Wednesday 4 July 2012

The Keeper's Random Ramblings - What's in a name and a photo?


A couple of weeks ago I visited Brisbane to see our son and he suggested an excursion to Mount Tambourine.  It was a wonderful trip to a charming township with delicious rewards from the micro-brewery(Mt Tambourine) and local cheese company (Witches Chase) based there.  Sadly there was not time to travel on to visit the interestingly named town Beaudesert but as you can see from the photo – I got close to going there!




You may ask why I wanted to visit this French sounding place in the Queensland Hinterland beyond the ranges. The answer is that the 400 year old interior at Carrick Hill was purchased by Bill and Ursula Hayward from the demolition sale of BeaudesertHall in Staffordshire.  They were motoring the shires of England on their honeymoon in 1935 when they came across the this country seat of the Marquess of Angelesy that he could no longer afford to run ( he had a second house on the Isle of Angelsey ‘Neu Plas’ now owned by the National Trust).  The full story of what they acquired (it included a staircase, windows, doors, fireplaces and oak panelling) can be read in the recently published book: Carrick Hill: a portrait.

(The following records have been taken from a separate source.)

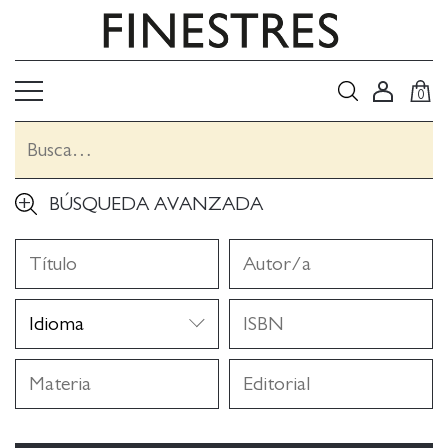
0
BÚSQUEDA AVANZADA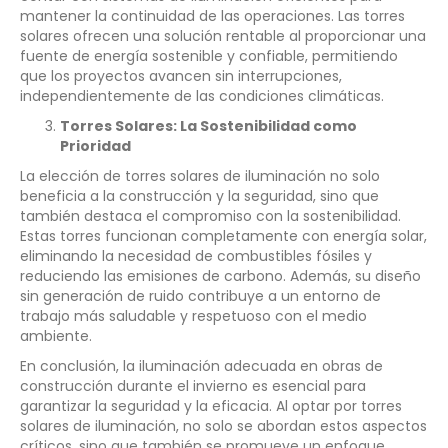
mantener la continuidad de las operaciones. Las torres
solares ofrecen una solución rentable al proporcionar una
fuente de energía sostenible y confiable, permitiendo
que los proyectos avancen sin interrupciones,
independientemente de las condiciones climáticas.
Torres Solares: La Sostenibilidad como
Prioridad
La elección de torres solares de iluminación no solo
beneficia a la construcción y la seguridad, sino que
también destaca el compromiso con la sostenibilidad.
Estas torres funcionan completamente con energía solar,
eliminando la necesidad de combustibles fósiles y
reduciendo las emisiones de carbono. Además, su diseño
sin generación de ruido contribuye a un entorno de
trabajo más saludable y respetuoso con el medio
ambiente.
En conclusión, la iluminación adecuada en obras de
construcción durante el invierno es esencial para
garantizar la seguridad y la eficacia. Al optar por torres
solares de iluminación, no solo se abordan estos aspectos
críticos, sino que también se promueve un enfoque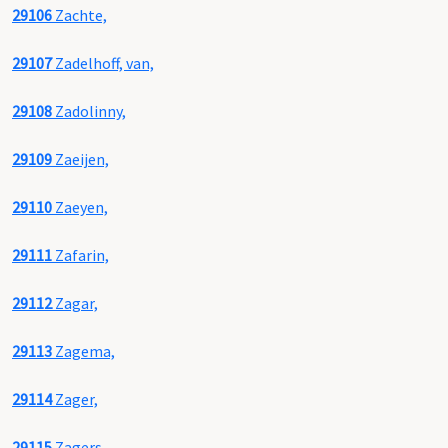
29106
Zachte,
29107
Zadelhoff, van,
29108
Zadolinny,
29109
Zaeijen,
29110
Zaeyen,
29111
Zafarin,
29112
Zagar,
29113
Zagema,
29114
Zager,
29115
Zagers,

Whilst on the Royal Collections Studies course last September  held at Windsor Castle, I learnt from Jonathan Marsden, the Director of the Queens Collections, that the Paget family who owned Beau Desert did not pronounce it with a French styling but as two words sounding like: bow desert (the dry sandy variety not a pudding).  This was quite upsetting to some of our guides when I told them as they had been told by visiting locals from Litchfield and Cannock Chase near Beau Desert that it was given a French sounding pronunciation.

I was also told by Jonathan that Tudor bricks from Beaudesert were used to repair WWII bombing damage to St James Palace in London.  So fancy Carrick Hill sharing a source of materials with a palace – a brush with a royal building?

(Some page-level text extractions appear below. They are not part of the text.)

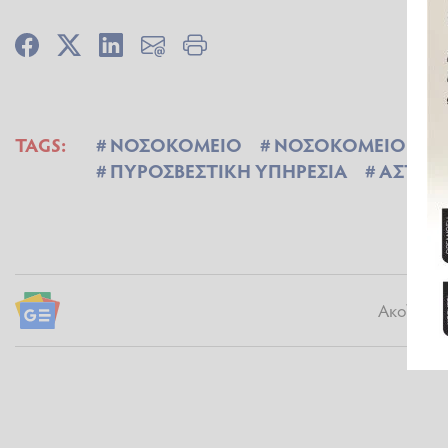
TAGS:
ΝΟΣΟΚΟΜΕΙΟ
ΝΟΣΟΚΟΜΕΙΟ ΠΥΡ
ΠΥΡΟΣΒΕΣΤΙΚΗ ΥΠΗΡΕΣΙΑ
ΑΣΤΥΝ
Ακολουθήσ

The photo shown here is in the Carrick Hill collection but it's subject has long been a mystery.  That is until I was doing some research into the Beaudesert garden to see if Ursula had borrowed any ideas for her Adelaide garden as well as collecting an interior!  It was a vast house with extensive garden and grounds (99 employees to work the estate and run the house).  I discovered that the photo is taken from an unusual position which the great article in Country life book (also in the collection) did not use.  From the stamp on the reverse of the print we know the photograph was taken by The Times but what for? Was it to report the demolition of the great house and its forthcoming architectural salvage sale on 18 & 19 July, 1935?


The image presents a wild fore ground which enables us to imagine the forests that the Bishop of Lichfield hunted in when Beaudesert was their hunting lodge in the fifteenth century.  This was before the Paget’s had risen to prominence as Elizabethan lawyers and been given the property for services to ER I.  Then we see the back of the house in the distance with the oldest window range and formal gardens with banks and terraces.